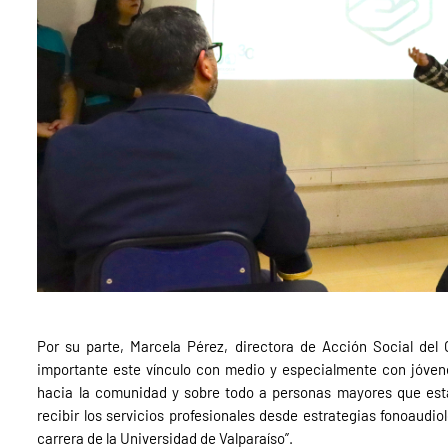
Por su parte, Marcela Pérez, directora de Acción Social del
importante este vínculo con medio y especialmente con jóvene
hacia la comunidad y sobre todo a personas mayores que est
recibir los servicios profesionales desde estrategias fonoaudi
carrera de la Universidad de Valparaíso”.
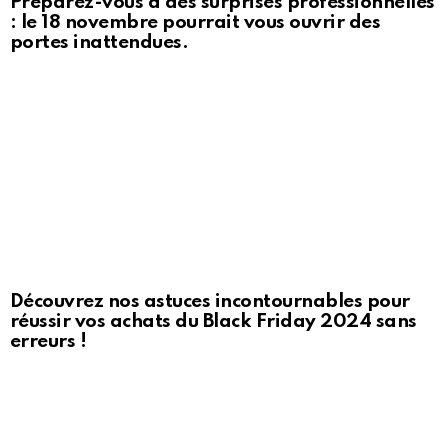
Préparez-vous à des surprises professionnelles
: le 18 novembre pourrait vous ouvrir des
portes inattendues.
Découvrez nos astuces incontournables pour
réussir vos achats du Black Friday 2024 sans
erreurs !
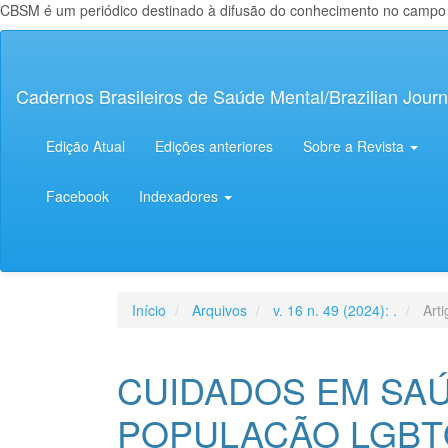
CBSM é um periódico destinado à difusão do conhecimento no campo da
Navegação
Principal
Conteúdo
Cadernos Brasileiros de Saúde Mental/Brazilian Journ
principal
Barra
Lateral
Edição Atual
Edições anteriores
Sobre a Revista
Facebook
Indexadores
Início
Arquivos
v. 16 n. 49 (2024): .
Arti
CUIDADOS EM SA
POPULAÇÃO LGBT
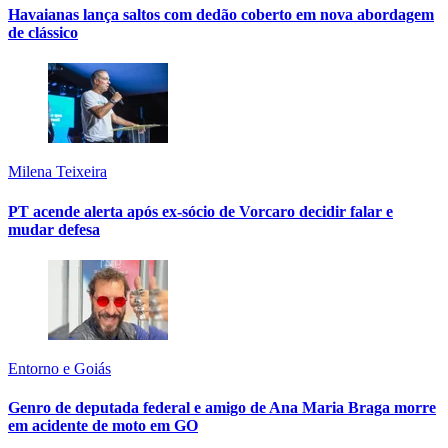
Havaianas lança saltos com dedão coberto em nova abordagem
de clássico
Milena Teixeira
PT acende alerta após ex-sócio de Vorcaro decidir falar e
mudar defesa
Entorno e Goiás
Genro de deputada federal e amigo de Ana Maria Braga morre
em acidente de moto em GO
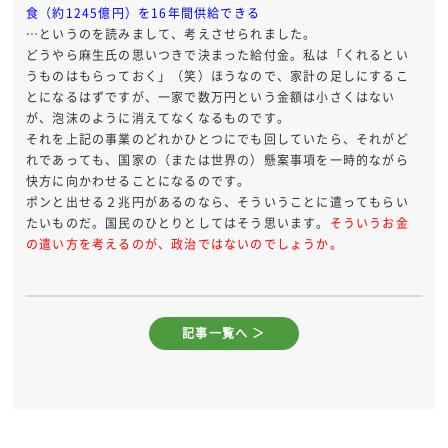
食（約1245億円）を16年間供給できる
…というのを読みまして、考えさせられました。
どうやら麻生氏の思いつきで決まった給付金。私は「くれるとい
うものはもらっておく」（笑）ほうなので、家計の足しにするこ
とになるはずですが、一家で数万円という金額は小さくはない
が、泡沫のように消えてなくなるものです。
それを上記の事業のどれかひとつにでも回していたら、それがど
れであっても、国家の（または世界の）懸案事項を一時的ながら
快方に向かわせることになるのです。
ポンと出せる２兆円があるのなら、そういうことに遣ってもらい
たいものだ。国民のひとりとしてはそう思います。
そういうお金
の遣い方を考えるのが、政治ではないのでしょうか。
記事一覧へ ＞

----------------

### [Exercise instructions]
Scan the material for the string "vous". Copy each line where it appears.

### [Output below]
Préparez-vous à des surprises professionnelles
: le 18 novembre pourrait vous ouvrir des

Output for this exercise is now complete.